I think the vast differences in compensation between victims of the September 11 casualty and those who die serving our country in Uniform are profound. No one is really talking about it either, because you just don't criticize anything having to do with September 11. Well, I can't let the numbers pass by because it says something really disturbing about the entitlement mentality of this country. If you lost a family member in the September 11 attack, you're going to get an average of $1,185,000. The range is a minimum guarantee of $250,000, all the way up to $4.7 million.?
If you are a surviving family member of an American soldier killed in action,
the first check you get is a $6,000 direct death benefit, half of which is taxable.

Next, you get $1,750 for burial costs. If you are the surviving spouse, you get
$833 a month until you remarry. And there's a payment of $211 per month for each child under 18. When the child hits 18, those payments come to a
screeching halt. 

Keep in mind that some of the people who are getting an average of $1.185 million up to $4.7 million are complaining that it's not enough.? Their deaths were tragic, but for most, they were simply in the wrong place at the wrong time.?

Soldiers put themselves in harms way FOR ALL OF US, and they and their families know the dangers.. (Actually, soldiers are put in harms way by politicians and commanding officers.)

We also learned over the weekend that some of the victims from the Oklahoma City bombing have started an organization asking for the same deal that the September 11 families are getting. In addition to that, some of the families of those bombed in the embassies are now asking for compensation as well.

You see where this is going, don't you? Folks, this is part and parcel of over 50 years of entitlement politics in this country. It's just really sad.
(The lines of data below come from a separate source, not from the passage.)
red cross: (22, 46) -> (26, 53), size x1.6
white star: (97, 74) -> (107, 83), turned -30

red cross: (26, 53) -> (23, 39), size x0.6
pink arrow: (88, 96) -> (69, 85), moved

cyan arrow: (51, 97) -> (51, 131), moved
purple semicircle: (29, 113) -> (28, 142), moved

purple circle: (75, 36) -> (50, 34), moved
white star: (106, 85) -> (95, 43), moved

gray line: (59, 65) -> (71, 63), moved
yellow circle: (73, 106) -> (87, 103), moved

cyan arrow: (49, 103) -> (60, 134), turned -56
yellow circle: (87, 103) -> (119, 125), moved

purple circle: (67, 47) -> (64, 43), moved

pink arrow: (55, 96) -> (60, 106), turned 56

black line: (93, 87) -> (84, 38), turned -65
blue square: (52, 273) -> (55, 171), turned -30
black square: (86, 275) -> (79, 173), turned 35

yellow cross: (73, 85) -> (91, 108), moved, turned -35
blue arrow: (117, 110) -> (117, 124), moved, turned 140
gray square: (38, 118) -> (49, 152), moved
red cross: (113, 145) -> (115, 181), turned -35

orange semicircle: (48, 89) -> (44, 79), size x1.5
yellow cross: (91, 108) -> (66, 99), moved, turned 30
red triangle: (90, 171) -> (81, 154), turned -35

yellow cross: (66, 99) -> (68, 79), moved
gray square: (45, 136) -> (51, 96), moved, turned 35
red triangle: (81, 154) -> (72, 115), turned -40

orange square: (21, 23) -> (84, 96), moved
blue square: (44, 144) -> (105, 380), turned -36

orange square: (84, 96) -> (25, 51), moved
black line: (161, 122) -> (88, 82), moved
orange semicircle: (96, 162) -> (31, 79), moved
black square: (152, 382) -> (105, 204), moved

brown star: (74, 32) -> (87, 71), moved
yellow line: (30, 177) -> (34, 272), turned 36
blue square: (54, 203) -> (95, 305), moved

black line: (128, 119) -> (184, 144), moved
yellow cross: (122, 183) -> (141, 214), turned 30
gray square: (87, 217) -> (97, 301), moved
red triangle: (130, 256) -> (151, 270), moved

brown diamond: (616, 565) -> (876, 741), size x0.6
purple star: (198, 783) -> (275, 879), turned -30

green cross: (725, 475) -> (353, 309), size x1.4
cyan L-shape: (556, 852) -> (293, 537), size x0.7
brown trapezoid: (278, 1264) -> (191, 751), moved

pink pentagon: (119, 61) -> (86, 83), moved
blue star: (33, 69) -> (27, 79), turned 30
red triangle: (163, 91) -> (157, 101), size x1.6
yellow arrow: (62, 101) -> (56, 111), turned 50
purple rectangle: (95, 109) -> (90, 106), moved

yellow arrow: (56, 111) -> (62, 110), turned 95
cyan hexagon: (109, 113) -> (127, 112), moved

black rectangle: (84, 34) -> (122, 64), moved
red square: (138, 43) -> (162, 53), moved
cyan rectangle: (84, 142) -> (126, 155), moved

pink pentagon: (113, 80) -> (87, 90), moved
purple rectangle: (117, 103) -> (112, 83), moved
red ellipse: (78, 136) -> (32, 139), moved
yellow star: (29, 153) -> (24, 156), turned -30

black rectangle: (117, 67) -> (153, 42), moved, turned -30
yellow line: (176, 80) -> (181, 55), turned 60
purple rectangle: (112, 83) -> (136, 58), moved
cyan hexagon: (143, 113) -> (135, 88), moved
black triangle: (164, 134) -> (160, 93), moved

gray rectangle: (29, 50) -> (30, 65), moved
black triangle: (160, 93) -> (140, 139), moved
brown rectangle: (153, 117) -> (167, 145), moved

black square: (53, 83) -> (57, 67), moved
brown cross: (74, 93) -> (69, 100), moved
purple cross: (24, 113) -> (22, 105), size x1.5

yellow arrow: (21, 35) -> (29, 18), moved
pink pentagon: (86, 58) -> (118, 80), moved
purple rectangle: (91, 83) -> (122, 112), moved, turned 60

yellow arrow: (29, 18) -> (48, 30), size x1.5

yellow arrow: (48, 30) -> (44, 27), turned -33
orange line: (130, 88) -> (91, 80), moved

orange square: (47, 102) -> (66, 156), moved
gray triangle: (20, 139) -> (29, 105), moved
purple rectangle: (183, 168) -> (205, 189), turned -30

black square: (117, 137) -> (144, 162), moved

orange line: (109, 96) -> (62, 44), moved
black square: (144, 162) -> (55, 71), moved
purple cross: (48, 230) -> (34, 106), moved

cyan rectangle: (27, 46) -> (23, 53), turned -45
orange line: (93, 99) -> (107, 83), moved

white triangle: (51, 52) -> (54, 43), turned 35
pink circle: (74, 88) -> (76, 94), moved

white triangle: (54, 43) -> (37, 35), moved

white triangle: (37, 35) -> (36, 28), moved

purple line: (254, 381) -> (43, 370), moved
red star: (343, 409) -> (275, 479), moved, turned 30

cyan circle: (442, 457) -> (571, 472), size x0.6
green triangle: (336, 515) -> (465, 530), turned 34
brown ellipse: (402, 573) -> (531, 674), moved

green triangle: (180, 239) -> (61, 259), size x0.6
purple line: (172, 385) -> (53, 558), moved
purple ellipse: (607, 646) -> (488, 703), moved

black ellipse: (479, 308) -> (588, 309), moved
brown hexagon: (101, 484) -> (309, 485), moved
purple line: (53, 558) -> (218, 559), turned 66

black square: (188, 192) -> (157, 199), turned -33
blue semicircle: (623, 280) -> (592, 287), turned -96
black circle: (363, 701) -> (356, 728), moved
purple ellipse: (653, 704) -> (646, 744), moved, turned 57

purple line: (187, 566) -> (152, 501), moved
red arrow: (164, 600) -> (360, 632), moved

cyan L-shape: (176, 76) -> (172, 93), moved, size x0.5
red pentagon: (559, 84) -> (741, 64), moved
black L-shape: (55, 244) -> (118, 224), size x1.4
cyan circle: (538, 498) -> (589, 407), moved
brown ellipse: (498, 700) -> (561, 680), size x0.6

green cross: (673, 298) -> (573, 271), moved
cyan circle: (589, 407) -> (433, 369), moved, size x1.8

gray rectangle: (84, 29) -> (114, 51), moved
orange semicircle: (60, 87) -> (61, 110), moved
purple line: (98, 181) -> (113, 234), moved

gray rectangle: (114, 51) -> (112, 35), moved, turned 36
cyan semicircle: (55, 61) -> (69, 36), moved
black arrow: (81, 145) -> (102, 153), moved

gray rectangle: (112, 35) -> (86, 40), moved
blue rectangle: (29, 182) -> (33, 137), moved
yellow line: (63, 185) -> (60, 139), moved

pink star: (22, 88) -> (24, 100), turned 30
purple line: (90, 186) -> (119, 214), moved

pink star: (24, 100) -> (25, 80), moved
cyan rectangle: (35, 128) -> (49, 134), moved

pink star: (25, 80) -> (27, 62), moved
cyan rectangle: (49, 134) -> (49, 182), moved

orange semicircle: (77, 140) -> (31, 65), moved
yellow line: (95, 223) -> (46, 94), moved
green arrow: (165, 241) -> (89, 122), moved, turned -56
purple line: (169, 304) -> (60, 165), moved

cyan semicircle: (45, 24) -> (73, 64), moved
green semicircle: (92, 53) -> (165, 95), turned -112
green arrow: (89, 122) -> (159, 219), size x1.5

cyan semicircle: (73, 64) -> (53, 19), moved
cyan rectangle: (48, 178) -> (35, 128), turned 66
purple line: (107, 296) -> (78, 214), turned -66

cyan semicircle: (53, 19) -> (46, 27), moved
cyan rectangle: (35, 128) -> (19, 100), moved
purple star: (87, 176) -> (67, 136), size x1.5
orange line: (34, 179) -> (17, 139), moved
Every time a pay raise comes up for the military, they usually receive next to
nothing of a raise. Now the green machine is in combat in the Middle East while their families have to survive on food stamps and live in low-rent housing.?Make sense?

However, our own US Congress voted themselves a raise. Many of you don't know that they only have to be in Congress one time to receive a pension that is more than $15,000 per month. And most are now equal to being millionaires plus. They do not receive Social Security on retirement because they didn't have to pay into the system. If some of the military people stay in for 20 years and get out as an E-7, they may receive a pension of $1,000 per month, and the very people who placed them in harm's way receives a pension of $15,000 per month.

I would like to see our elected officials pick up a weapon and join ranks before they start cutting out benefits and lowering pay for our sons and daughters who are now fighting.


----------



## V-Bottom (Jun 16, 2007)

Only in America folks......You can also be a U.S. President w/o having a birth certificate.


----------



## callsignsleepy (Apr 3, 2007)

yea, trying raising a family on E-3 pay....holy **** it sux sooooo bad!!


----------